History

Greece
- Name: Loudovikos
- Namesake: King Ludwig I of Bavaria
- Builder: Poros Naval Shipyard, Poros
- Launched: 1838; 187 years ago
- Commissioned: 1838
- Decommissioned: 1873; 152 years ago
- Renamed: Messolongion, 1862

General characteristics
- Displacement: 1,000 long tons (1,016 t)
- Length: 44.1 m (145 ft)
- Complement: 182
- Armament: 2 × 22-pounder guns; 4 × 20-pounder long guns; 24 × 32-pounder carronades;

= Greek corvette Loudovikos =

Loudovikos was a corvette of the Hellenic Navy built in 1838 at the Poros Naval Shipyard, designed by naval architect Georgios Tombazis. It was named after King Ludwig I of Bavaria, the father of King Otto of Greece.

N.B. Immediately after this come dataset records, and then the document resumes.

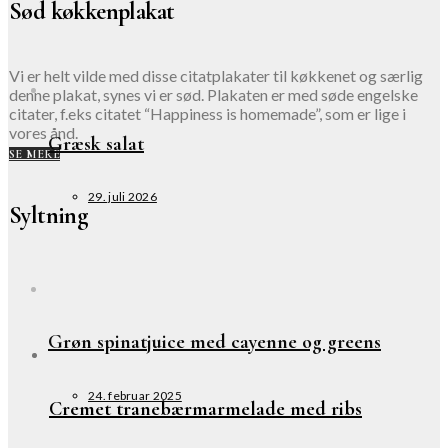
Sød køkkenplakat
Vi er helt vilde med disse citatplakater til køkkenet og særlig
denne plakat, synes vi er sød. Plakaten er med søde engelske
citater, f.eks citatet “Happiness is homemade”, som er lige i
vores ånd.
Græsk salat
SE MERE
29. juli 2026
Syltning
Grøn spinatjuice med cayenne og greens
24. februar 2025
Cremet tranebærmarmelade med ribs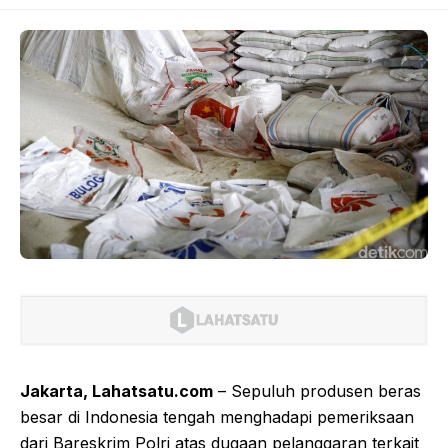
Jakarta, Lahatsatu.com
– Sepuluh produsen beras
besar di Indonesia tengah menghadapi pemeriksaan
dari Bareskrim Polri atas dugaan pelanggaran terkait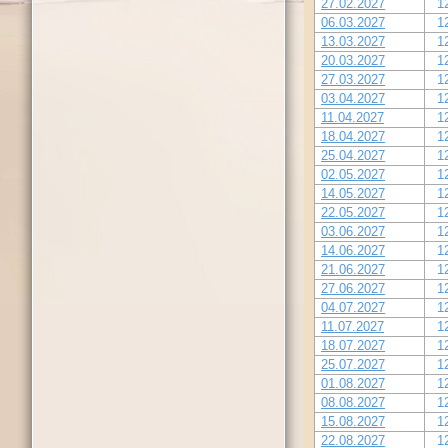
27.02.2027
1
06.03.2027
1
13.03.2027
1
20.03.2027
1
27.03.2027
1
03.04.2027
1
11.04.2027
1
18.04.2027
1
25.04.2027
1
02.05.2027
1
14.05.2027
1
22.05.2027
1
03.06.2027
1
14.06.2027
1
21.06.2027
1
27.06.2027
1
04.07.2027
1
11.07.2027
1
18.07.2027
1
25.07.2027
1
01.08.2027
1
08.08.2027
1
15.08.2027
1
22.08.2027
1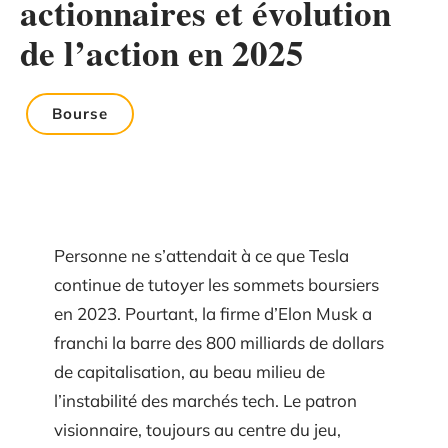
actionnaires et évolution
de l’action en 2025
Bourse
Personne ne s’attendait à ce que Tesla
continue de tutoyer les sommets boursiers
en 2023. Pourtant, la firme d’Elon Musk a
franchi la barre des 800 milliards de dollars
de capitalisation, au beau milieu de
l’instabilité des marchés tech. Le patron
visionnaire, toujours au centre du jeu,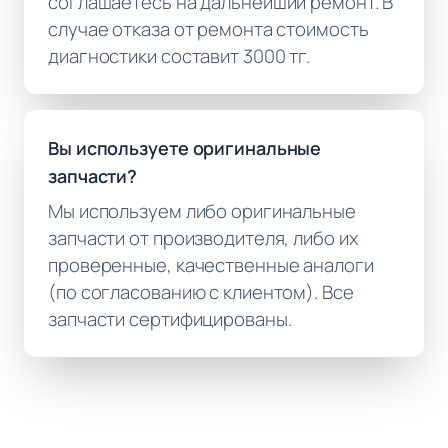
соглашаетесь на дальнейший ремонт. В
случае отказа от ремонта стоимость
диагностики составит 3000 тг.
Вы используете оригинальные
запчасти?
Мы используем либо оригинальные
запчасти от производителя, либо их
проверенные, качественные аналоги
(по согласованию с клиентом). Все
запчасти сертифицированы.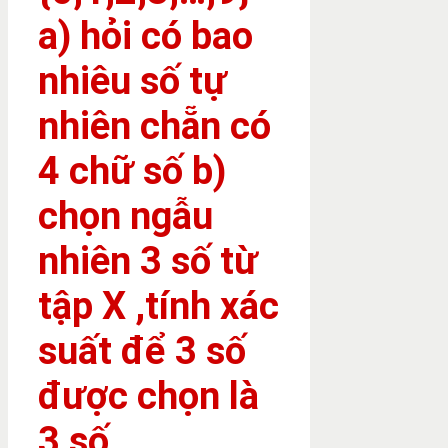
a) hỏi có bao
nhiêu số tự
nhiên chẵn có
4 chữ số b)
chọn ngẫu
nhiên 3 số từ
tập X ,tính xác
suất để 3 số
được chọn là
3 số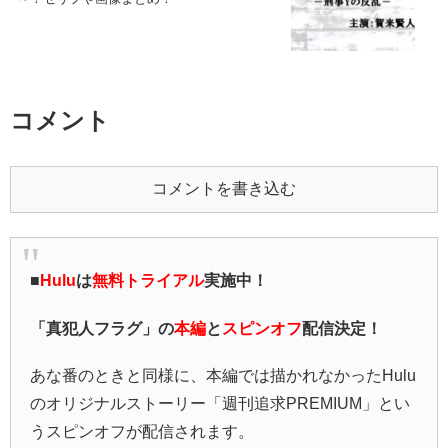
コメント
コメントを書き込む
■
Hulu
は
無料トライアル
実施中！
「真犯人フラグ」の
本編
と
スピンオフ
配信決定！
あな番のときと同様に、本編では描かれなかったHulu
のオリジナルストーリー「週刊追求PREMIUM」とい
うスピンオフが配信されます。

It was a relatively large ship (length 44.1 m, 1000-ton displacement), was armed with two 22-lb plus four 20-lb long guns, and twenty-four 32-lb carronades, and had a crew of 182. The ship was not operationally utilized, and since 1846 it was used as a training ship (renamed Messolongion after the ousting of Otto in 1862). It officially remained in service with the Royal Hellenic Navy until 1873.